▶ What to do: Only the lines below from the one containing "Quontic Bank High" to the one containing "Celebrate the season by giving blo" should be repeated, both included and unchanged.

• • •

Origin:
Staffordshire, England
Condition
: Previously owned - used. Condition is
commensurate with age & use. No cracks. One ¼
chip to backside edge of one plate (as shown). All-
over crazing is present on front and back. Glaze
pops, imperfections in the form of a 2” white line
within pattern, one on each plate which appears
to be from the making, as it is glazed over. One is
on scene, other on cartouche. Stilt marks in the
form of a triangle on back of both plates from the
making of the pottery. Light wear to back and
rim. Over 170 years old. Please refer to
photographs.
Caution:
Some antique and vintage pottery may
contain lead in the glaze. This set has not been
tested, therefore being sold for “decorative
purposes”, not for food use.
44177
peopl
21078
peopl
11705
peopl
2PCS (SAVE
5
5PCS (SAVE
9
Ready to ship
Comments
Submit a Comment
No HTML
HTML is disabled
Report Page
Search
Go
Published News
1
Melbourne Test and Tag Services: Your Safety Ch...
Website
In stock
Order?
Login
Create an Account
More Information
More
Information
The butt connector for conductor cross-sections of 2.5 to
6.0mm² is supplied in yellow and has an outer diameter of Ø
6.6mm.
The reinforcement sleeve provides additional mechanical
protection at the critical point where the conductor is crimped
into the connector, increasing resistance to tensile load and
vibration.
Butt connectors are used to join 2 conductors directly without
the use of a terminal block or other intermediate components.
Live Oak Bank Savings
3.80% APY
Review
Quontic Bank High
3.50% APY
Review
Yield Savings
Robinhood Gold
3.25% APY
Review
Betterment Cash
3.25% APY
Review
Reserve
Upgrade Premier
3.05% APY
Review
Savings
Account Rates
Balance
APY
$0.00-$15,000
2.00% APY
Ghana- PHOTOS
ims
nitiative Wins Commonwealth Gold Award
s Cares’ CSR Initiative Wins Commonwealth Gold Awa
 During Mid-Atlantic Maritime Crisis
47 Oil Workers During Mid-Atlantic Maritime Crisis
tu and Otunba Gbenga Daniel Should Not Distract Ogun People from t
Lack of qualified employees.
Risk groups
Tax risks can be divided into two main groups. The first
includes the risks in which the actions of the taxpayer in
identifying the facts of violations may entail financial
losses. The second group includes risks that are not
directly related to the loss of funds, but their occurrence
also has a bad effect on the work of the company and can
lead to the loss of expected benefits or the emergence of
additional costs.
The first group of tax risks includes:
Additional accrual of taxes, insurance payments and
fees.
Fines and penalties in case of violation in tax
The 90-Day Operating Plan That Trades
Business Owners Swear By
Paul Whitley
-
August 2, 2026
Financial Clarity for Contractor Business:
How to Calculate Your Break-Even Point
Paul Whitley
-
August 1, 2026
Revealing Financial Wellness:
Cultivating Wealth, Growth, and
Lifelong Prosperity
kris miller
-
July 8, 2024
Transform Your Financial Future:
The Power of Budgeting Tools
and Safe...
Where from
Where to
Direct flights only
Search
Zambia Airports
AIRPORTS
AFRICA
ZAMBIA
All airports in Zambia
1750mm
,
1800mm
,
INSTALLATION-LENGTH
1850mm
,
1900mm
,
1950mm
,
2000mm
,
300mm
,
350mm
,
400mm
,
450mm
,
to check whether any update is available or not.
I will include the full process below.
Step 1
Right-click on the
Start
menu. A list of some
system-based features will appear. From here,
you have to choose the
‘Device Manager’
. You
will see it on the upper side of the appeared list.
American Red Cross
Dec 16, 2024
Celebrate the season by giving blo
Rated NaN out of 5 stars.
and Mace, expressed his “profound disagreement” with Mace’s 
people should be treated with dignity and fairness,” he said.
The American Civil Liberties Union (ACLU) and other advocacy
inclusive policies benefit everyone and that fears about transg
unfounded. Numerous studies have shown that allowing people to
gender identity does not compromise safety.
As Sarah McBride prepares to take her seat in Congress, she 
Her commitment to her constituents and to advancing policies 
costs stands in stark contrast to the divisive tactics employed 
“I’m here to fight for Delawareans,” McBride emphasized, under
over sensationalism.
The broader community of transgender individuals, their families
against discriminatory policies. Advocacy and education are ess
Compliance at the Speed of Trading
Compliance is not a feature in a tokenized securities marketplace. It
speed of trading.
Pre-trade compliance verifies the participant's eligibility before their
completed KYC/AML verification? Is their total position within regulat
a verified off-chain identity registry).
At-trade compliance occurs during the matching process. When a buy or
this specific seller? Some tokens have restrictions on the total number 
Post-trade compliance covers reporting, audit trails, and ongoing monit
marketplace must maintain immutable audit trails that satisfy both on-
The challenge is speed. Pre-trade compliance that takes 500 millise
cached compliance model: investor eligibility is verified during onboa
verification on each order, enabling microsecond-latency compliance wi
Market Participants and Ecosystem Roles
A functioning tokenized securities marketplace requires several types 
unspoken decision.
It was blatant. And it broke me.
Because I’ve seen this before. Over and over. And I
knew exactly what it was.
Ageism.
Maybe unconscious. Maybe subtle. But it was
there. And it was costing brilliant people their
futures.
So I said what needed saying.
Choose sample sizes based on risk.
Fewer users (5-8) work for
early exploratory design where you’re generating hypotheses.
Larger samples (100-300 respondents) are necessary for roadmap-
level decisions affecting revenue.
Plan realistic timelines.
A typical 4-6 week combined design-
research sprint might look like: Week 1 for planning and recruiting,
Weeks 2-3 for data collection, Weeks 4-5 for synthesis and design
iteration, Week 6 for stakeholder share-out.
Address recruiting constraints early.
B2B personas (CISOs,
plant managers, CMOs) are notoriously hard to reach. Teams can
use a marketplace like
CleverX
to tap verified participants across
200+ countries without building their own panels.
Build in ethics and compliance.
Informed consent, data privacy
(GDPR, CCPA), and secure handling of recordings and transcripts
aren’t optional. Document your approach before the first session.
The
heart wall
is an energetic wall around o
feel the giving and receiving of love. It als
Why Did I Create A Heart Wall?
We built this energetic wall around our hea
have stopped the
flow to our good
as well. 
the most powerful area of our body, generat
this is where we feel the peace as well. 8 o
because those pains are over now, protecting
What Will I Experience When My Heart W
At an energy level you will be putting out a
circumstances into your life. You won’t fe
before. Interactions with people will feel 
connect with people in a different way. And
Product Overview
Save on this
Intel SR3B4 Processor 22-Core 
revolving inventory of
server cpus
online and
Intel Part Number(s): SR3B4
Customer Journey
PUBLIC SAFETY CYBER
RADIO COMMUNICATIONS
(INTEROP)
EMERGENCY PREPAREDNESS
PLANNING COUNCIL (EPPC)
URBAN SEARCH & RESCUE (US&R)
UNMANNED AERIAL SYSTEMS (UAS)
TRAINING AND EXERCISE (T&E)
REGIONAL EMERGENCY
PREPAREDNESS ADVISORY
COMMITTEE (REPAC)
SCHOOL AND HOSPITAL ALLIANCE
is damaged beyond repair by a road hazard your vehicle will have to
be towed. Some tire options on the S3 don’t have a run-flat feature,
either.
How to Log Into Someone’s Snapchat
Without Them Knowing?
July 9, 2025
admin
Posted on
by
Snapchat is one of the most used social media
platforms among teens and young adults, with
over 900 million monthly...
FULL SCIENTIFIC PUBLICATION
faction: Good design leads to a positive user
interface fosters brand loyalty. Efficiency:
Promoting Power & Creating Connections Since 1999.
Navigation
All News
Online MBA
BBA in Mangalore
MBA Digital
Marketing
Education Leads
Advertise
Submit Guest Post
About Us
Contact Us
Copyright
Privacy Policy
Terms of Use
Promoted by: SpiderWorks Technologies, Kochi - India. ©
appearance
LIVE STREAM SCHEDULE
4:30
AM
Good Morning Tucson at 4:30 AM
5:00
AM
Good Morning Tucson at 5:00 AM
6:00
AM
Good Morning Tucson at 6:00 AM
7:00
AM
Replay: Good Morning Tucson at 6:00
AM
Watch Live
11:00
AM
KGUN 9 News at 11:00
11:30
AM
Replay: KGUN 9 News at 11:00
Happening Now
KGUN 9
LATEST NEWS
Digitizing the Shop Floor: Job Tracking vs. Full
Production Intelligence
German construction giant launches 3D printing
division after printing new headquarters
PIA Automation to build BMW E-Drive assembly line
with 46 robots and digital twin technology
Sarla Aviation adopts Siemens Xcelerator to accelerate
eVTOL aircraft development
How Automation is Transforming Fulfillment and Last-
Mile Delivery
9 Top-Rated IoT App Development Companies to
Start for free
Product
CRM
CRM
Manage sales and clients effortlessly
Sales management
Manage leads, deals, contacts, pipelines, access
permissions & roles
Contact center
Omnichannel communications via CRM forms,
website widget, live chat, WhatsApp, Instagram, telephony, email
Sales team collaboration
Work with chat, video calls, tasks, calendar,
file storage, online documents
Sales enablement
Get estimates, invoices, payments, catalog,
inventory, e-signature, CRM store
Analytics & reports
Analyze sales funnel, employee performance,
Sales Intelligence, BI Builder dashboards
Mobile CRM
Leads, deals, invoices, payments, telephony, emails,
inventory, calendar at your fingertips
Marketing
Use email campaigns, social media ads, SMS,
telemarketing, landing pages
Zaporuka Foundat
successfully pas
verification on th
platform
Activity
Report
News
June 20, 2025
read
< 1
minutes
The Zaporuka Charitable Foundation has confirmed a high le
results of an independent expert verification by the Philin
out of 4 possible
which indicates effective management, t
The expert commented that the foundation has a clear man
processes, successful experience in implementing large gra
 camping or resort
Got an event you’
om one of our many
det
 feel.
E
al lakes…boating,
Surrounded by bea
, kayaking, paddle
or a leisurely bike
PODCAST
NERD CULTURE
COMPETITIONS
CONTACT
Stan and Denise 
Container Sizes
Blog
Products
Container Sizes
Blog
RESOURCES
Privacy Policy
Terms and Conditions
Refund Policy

• • •

▶ Finished task:
Quontic Bank High
3.50% APY
Review
Yield Savings
Robinhood Gold
3.25% APY
Review
Betterment Cash
3.25% APY
Review
Reserve
Upgrade Premier
3.05% APY
Review
Savings
Account Rates
Balance
APY
$0.00-$15,000
2.00% APY
Ghana- PHOTOS
ims
nitiative Wins Commonwealth Gold Award
s Cares’ CSR Initiative Wins Commonwealth Gold Awa
 During Mid-Atlantic Maritime Crisis
47 Oil Workers During Mid-Atlantic Maritime Crisis
tu and Otunba Gbenga Daniel Should Not Distract Ogun People from t
Lack of qualified employees.
Risk groups
Tax risks can be divided into two main groups. The first
includes the risks in which the actions of the taxpayer in
identifying the facts of violations may entail financial
losses. The second group includes risks that are not
directly related to the loss of funds, but their occurrence
also has a bad effect on the work of the company and can
lead to the loss of expected benefits or the emergence of
additional costs.
The first group of tax risks includes:
Additional accrual of taxes, insurance payments and
fees.
Fines and penalties in case of violation in tax
The 90-Day Operating Plan That Trades
Business Owners Swear By
Paul Whitley
-
August 2, 2026
Financial Clarity for Contractor Business:
How to Calculate Your Break-Even Point
Paul Whitley
-
August 1, 2026
Revealing Financial Wellness:
Cultivating Wealth, Growth, and
Lifelong Prosperity
kris miller
-
July 8, 2024
Transform Your Financial Future:
The Power of Budgeting Tools
and Safe...
Where from
Where to
Direct flights only
Search
Zambia Airports
AIRPORTS
AFRICA
ZAMBIA
All airports in Zambia
1750mm
,
1800mm
,
INSTALLATION-LENGTH
1850mm
,
1900mm
,
1950mm
,
2000mm
,
300mm
,
350mm
,
400mm
,
450mm
,
to check whether any update is available or not.
I will include the full process below.
Step 1
Right-click on the
Start
menu. A list of some
system-based features will appear. From here,
you have to choose the
‘Device Manager’
. You
will see it on the upper side of the appeared list.
American Red Cross
Dec 16, 2024
Celebrate the season by giving blo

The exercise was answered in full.